-- ASSIGNMENT --
Starting at the line that holds "forum.LUDETIS" and stopping at the line that holds "ကောန်ဂကူဗၟာ ပါ", restate the records below word for word, with both of those lines included.

Stored data:
>>>

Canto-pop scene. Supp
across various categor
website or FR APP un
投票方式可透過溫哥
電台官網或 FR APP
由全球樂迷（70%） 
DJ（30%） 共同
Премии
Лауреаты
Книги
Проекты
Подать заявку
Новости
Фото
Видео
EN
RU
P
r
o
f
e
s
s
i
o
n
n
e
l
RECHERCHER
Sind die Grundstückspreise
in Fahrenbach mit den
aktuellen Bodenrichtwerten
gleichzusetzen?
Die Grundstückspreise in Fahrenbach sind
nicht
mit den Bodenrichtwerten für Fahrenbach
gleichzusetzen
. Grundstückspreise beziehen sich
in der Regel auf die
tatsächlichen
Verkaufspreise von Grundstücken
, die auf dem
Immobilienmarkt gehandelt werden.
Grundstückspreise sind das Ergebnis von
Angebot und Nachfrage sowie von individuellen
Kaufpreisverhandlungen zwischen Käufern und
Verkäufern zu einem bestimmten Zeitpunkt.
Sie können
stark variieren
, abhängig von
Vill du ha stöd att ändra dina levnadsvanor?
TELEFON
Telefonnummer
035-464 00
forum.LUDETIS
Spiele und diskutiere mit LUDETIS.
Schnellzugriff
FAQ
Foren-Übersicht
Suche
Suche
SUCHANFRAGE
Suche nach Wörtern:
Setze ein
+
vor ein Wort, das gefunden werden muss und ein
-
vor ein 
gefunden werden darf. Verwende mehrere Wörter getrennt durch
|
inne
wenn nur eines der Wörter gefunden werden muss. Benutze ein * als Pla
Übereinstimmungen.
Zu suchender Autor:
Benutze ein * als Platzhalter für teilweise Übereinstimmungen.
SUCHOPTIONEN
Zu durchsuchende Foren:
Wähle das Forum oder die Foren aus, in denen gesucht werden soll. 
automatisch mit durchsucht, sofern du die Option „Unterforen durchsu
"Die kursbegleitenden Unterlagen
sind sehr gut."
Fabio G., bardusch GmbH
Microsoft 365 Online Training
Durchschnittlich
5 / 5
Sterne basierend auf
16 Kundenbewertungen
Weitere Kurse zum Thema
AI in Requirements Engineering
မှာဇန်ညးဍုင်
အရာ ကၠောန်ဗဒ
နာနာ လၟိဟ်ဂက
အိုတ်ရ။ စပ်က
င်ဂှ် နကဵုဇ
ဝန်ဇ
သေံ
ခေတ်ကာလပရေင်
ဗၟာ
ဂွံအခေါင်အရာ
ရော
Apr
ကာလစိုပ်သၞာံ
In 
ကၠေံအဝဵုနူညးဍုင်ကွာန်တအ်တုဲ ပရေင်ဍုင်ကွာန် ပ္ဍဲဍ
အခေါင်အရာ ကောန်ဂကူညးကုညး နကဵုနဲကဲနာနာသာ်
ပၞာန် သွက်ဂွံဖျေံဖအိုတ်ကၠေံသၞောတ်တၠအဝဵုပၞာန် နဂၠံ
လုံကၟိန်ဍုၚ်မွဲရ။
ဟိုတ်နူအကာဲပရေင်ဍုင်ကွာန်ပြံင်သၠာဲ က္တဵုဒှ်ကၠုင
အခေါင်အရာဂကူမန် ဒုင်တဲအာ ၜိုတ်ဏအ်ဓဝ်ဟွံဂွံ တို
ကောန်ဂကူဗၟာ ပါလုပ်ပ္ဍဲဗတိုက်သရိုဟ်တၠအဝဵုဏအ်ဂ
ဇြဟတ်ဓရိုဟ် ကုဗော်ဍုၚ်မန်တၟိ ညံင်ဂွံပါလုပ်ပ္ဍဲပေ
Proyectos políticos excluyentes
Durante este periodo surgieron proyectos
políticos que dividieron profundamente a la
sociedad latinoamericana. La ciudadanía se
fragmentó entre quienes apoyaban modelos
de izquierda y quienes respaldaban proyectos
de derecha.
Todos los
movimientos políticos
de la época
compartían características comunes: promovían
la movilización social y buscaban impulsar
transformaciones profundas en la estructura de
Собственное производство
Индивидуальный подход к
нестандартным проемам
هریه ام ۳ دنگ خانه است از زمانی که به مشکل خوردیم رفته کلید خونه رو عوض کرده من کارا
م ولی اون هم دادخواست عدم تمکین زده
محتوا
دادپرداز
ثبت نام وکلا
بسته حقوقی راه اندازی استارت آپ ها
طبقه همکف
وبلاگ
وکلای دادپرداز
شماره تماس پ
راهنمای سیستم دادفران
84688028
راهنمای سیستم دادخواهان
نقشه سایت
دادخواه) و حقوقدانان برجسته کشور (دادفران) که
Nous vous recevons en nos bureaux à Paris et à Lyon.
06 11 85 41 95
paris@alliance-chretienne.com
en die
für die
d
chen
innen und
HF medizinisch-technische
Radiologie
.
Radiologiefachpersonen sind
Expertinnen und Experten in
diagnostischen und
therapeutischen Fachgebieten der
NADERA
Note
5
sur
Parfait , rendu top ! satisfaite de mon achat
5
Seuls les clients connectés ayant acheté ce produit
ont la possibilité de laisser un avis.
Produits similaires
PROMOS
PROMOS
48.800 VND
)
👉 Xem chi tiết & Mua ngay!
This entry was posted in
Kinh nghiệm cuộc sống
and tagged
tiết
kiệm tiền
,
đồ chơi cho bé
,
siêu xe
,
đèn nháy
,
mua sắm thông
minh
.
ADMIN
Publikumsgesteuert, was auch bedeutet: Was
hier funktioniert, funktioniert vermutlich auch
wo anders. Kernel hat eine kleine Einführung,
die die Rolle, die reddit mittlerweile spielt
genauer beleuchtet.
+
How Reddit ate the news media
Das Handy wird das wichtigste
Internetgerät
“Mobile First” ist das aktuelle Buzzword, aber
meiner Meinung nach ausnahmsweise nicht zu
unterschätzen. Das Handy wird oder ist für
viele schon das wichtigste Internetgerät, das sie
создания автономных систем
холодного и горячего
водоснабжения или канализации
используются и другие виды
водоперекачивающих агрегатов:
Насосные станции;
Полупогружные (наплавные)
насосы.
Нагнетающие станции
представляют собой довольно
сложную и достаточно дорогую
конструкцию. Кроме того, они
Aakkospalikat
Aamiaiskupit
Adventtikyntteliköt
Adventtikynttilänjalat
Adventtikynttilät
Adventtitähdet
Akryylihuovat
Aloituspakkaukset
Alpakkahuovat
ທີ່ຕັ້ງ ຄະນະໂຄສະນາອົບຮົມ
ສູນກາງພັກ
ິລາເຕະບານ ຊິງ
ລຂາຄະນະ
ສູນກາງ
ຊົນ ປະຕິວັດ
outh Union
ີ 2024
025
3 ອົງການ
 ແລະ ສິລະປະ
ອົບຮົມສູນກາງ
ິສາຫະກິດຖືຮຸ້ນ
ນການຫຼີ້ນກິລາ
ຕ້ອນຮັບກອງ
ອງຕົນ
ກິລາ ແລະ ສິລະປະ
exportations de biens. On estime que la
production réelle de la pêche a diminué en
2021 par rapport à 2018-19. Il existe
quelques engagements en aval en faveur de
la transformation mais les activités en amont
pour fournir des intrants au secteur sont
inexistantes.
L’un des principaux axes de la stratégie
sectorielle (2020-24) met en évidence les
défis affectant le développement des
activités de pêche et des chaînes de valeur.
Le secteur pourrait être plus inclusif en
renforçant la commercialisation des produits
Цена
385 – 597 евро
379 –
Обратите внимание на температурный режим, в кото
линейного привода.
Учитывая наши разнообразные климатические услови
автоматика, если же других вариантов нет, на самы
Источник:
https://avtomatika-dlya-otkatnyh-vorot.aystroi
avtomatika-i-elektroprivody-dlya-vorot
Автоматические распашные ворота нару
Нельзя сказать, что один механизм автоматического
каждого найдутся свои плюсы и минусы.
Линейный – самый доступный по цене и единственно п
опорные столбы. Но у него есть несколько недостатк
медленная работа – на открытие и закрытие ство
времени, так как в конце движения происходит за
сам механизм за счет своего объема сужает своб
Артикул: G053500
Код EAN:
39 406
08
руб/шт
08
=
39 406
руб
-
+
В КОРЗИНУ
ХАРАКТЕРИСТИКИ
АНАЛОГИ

<<<

-- WRITTEN REPLY --
forum.LUDETIS
Spiele und diskutiere mit LUDETIS.
Schnellzugriff
FAQ
Foren-Übersicht
Suche
Suche
SUCHANFRAGE
Suche nach Wörtern:
Setze ein
+
vor ein Wort, das gefunden werden muss und ein
-
vor ein 
gefunden werden darf. Verwende mehrere Wörter getrennt durch
|
inne
wenn nur eines der Wörter gefunden werden muss. Benutze ein * als Pla
Übereinstimmungen.
Zu suchender Autor:
Benutze ein * als Platzhalter für teilweise Übereinstimmungen.
SUCHOPTIONEN
Zu durchsuchende Foren:
Wähle das Forum oder die Foren aus, in denen gesucht werden soll. 
automatisch mit durchsucht, sofern du die Option „Unterforen durchsu
"Die kursbegleitenden Unterlagen
sind sehr gut."
Fabio G., bardusch GmbH
Microsoft 365 Online Training
Durchschnittlich
5 / 5
Sterne basierend auf
16 Kundenbewertungen
Weitere Kurse zum Thema
AI in Requirements Engineering
မှာဇန်ညးဍုင်
အရာ ကၠောန်ဗဒ
နာနာ လၟိဟ်ဂက
အိုတ်ရ။ စပ်က
င်ဂှ် နကဵုဇ
ဝန်ဇ
သေံ
ခေတ်ကာလပရေင်
ဗၟာ
ဂွံအခေါင်အရာ
ရော
Apr
ကာလစိုပ်သၞာံ
In 
ကၠေံအဝဵုနူညးဍုင်ကွာန်တအ်တုဲ ပရေင်ဍုင်ကွာန် ပ္ဍဲဍ
အခေါင်အရာ ကောန်ဂကူညးကုညး နကဵုနဲကဲနာနာသာ်
ပၞာန် သွက်ဂွံဖျေံဖအိုတ်ကၠေံသၞောတ်တၠအဝဵုပၞာန် နဂၠံ
လုံကၟိန်ဍုၚ်မွဲရ။
ဟိုတ်နူအကာဲပရေင်ဍုင်ကွာန်ပြံင်သၠာဲ က္တဵုဒှ်ကၠုင
အခေါင်အရာဂကူမန် ဒုင်တဲအာ ၜိုတ်ဏအ်ဓဝ်ဟွံဂွံ တို
ကောန်ဂကူဗၟာ ပါလုပ်ပ္ဍဲဗတိုက်သရိုဟ်တၠအဝဵုဏအ်ဂ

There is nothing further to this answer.